» Task details:
Every word of the data below has to be copied faithfully.
====== Listed records ======
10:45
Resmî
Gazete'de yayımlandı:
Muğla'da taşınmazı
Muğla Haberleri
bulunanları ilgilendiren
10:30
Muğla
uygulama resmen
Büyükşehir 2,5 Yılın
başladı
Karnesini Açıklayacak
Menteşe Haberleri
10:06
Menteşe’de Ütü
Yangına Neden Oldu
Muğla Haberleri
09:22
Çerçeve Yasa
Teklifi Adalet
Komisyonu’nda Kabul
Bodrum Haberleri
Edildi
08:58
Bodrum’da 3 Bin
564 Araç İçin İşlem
======
» Finished task:
10:45
Resmî
Gazete'de yayımlandı:
Muğla'da taşınmazı
Muğla Haberleri
bulunanları ilgilendiren
10:30
Muğla
uygulama resmen
Büyükşehir 2,5 Yılın
başladı
Karnesini Açıklayacak
Menteşe Haberleri
10:06
Menteşe’de Ütü
Yangına Neden Oldu
Muğla Haberleri
09:22
Çerçeve Yasa
Teklifi Adalet
Komisyonu’nda Kabul
Bodrum Haberleri
Edildi
08:58
Bodrum’da 3 Bin
564 Araç İçin İşlem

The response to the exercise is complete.